- **What you are asked to do**
Your reply should reproduce each entry exactly and contain no pictures.

- **Data to examine**
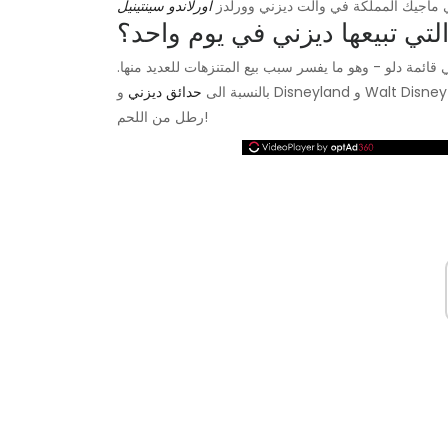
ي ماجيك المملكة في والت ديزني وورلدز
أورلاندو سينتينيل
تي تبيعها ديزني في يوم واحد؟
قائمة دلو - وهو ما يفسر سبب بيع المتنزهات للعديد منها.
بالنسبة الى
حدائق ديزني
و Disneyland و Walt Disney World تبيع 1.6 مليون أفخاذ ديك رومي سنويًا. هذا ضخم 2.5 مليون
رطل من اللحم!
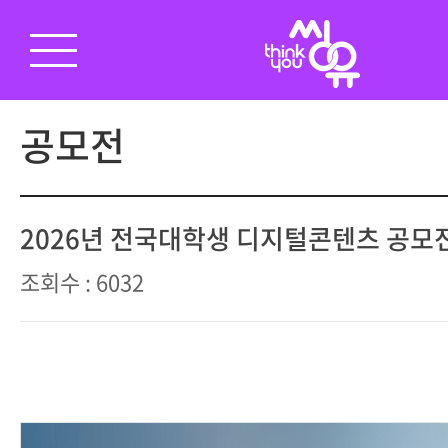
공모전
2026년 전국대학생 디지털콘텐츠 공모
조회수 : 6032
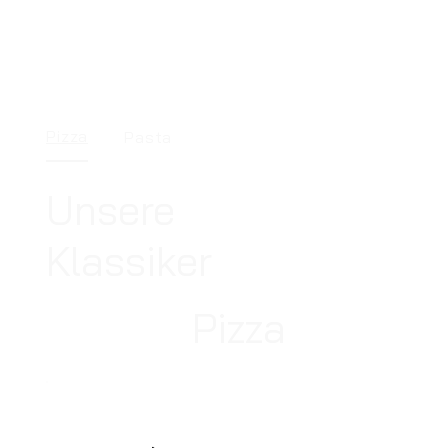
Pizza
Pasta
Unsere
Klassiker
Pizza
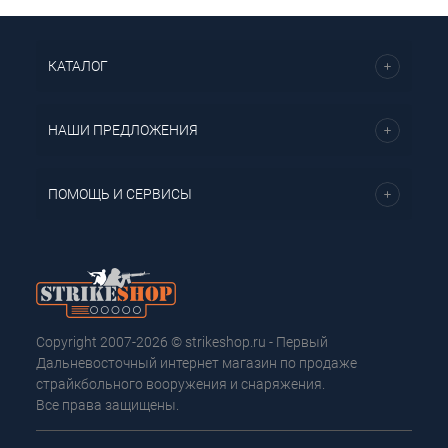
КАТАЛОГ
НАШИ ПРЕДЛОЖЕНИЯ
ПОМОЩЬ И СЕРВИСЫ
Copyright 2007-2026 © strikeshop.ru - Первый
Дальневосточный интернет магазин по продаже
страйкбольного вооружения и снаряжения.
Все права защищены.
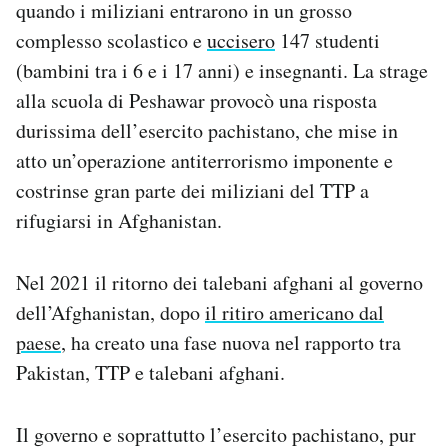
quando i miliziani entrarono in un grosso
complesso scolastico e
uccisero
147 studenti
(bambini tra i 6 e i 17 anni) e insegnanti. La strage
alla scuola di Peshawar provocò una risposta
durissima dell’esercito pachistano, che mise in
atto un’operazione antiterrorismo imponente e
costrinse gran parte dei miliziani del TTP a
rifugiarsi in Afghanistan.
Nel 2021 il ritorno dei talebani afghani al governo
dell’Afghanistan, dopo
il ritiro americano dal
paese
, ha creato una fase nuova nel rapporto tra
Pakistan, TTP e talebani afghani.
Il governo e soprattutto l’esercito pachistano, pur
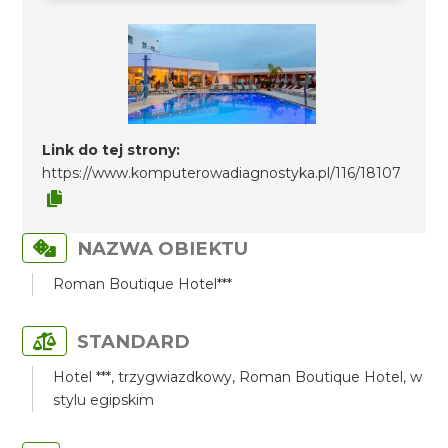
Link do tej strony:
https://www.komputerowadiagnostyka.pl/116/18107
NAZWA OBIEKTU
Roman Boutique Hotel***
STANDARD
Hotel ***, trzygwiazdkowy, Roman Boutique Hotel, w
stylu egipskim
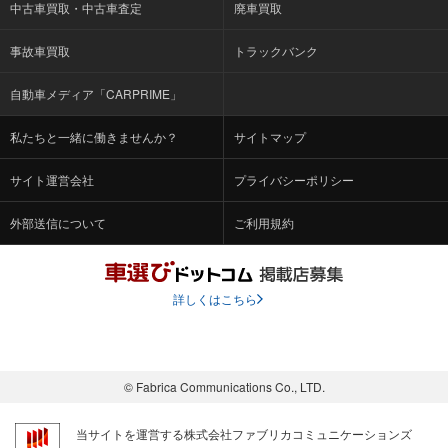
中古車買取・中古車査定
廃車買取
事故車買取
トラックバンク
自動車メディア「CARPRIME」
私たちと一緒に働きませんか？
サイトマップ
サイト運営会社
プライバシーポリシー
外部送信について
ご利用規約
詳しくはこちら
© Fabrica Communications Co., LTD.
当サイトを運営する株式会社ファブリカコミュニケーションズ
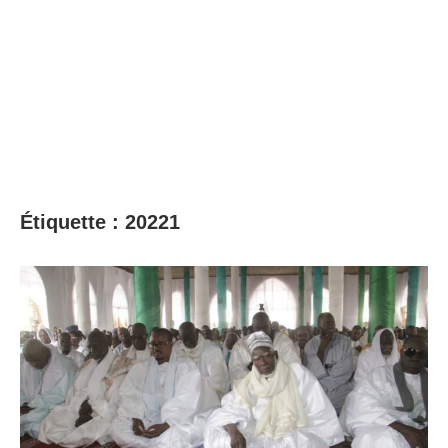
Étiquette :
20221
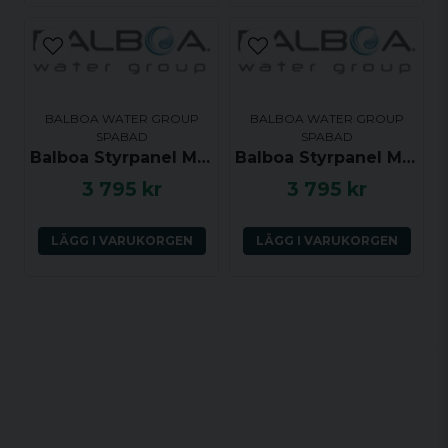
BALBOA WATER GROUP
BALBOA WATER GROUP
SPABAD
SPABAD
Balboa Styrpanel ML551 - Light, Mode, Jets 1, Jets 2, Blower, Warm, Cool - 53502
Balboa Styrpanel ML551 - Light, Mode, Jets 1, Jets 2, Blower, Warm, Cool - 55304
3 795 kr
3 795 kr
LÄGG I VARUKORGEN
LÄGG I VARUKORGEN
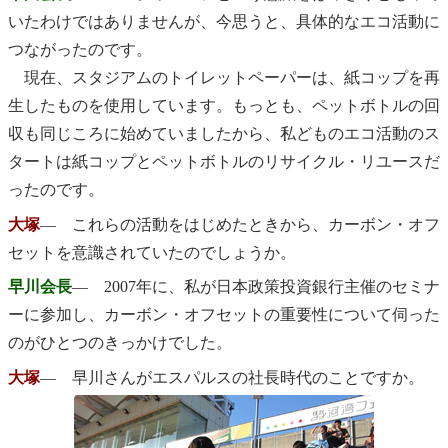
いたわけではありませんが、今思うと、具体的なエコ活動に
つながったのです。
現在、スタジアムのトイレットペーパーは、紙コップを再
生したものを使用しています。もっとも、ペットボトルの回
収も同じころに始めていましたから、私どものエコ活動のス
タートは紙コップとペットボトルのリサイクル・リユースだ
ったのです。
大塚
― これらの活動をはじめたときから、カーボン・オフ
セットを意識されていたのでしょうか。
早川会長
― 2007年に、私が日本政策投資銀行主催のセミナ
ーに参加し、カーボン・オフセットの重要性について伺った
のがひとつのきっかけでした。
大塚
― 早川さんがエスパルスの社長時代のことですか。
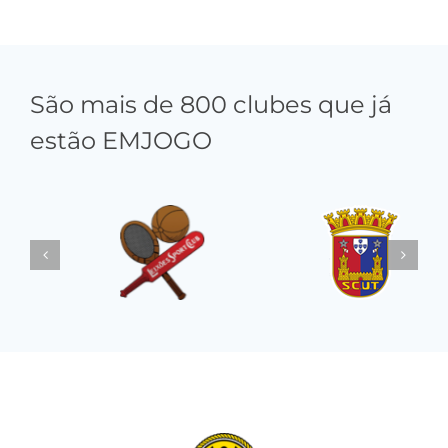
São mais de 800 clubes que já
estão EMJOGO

- **Response to this task**
ي ماجيك المملكة في والت ديزني وورلدز
أورلاندو سينتينيل
تي تبيعها ديزني في يوم واحد؟
قائمة دلو - وهو ما يفسر سبب بيع المتنزهات للعديد منها.
بالنسبة الى
حدائق ديزني
و Disneyland و Walt Disney World تبيع 1.6 مليون أفخاذ ديك رومي سنويًا. هذا ضخم 2.5 مليون
رطل من اللحم!
공모전
2026년 전국대학생 디지털콘텐츠 공모
조회수 : 6032
Pizza
Pasta
Unsere
Klassiker
Pizza
КАТАЛОГ
НАШИ ПРЕДЛОЖЕНИЯ
ПОМОЩЬ И СЕРВИСЫ
Copyright 2007-2026 © strikeshop.ru - Первый
Дальневосточный интернет магазин по продаже
страйкбольного вооружения и снаряжения.
Все права защищены.
quando i miliziani entrarono in un grosso
complesso scolastico e
uccisero
147 studenti
(bambini tra i 6 e i 17 anni) e insegnanti. La strage
alla scuola di Peshawar provocò una risposta
durissima dell’esercito pachistano, che mise in
atto un’operazione antiterrorismo imponente e
costrinse gran parte dei miliziani del TTP a
rifugiarsi in Afghanistan.
Nel 2021 il ritorno dei talebani afghani al governo
dell’Afghanistan, dopo
il ritiro americano dal
paese
, ha creato una fase nuova nel rapporto tra
Pakistan, TTP e talebani afghani.
Il governo e soprattutto l’esercito pachistano, pur
Link do tej strony:
https://www.komputerowadiagnostyka.pl/116/18107
NAZWA OBIEKTU
Roman Boutique Hotel***
STANDARD
Hotel ***, trzygwiazdkowy, Roman Boutique Hotel, w
stylu egipskim
中古車買取・中古車査定
廃車買取
事故車買取
トラックバンク
自動車メディア「CARPRIME」
私たちと一緒に働きませんか？
サイトマップ
サイト運営会社
プライバシーポリシー
外部送信について
ご利用規約
詳しくはこちら
© Fabrica Communications Co., LTD.
当サイトを運営する株式会社ファブリカコミュニケーションズ
Étiquette :
20221
BALBOA WATER GROUP
BALBOA WATER GROUP
SPABAD
SPABAD
Balboa Styrpanel ML551 - Light, Mode, Jets 1, Jets 2, Blower, Warm, Cool - 53502
Balboa Styrpanel ML551 - Light, Mode, Jets 1, Jets 2, Blower, Warm, Cool - 55304
3 795 kr
3 795 kr
LÄGG I VARUKORGEN
LÄGG I VARUKORGEN
いたわけではありませんが、今思うと、具体的なエコ活動に
つながったのです。
現在、スタジアムのトイレットペーパーは、紙コップを再
生したものを使用しています。もっとも、ペットボトルの回
収も同じころに始めていましたから、私どものエコ活動のス
タートは紙コップとペットボトルのリサイクル・リユースだ
ったのです。
大塚
― これらの活動をはじめたときから、カーボン・オフ
セットを意識されていたのでしょうか。
早川会長
― 2007年に、私が日本政策投資銀行主催のセミナ
ーに参加し、カーボン・オフセットの重要性について伺った
のがひとつのきっかけでした。
大塚
― 早川さんがエスパルスの社長時代のことですか。
São mais de 800 clubes que já
estão EMJOGO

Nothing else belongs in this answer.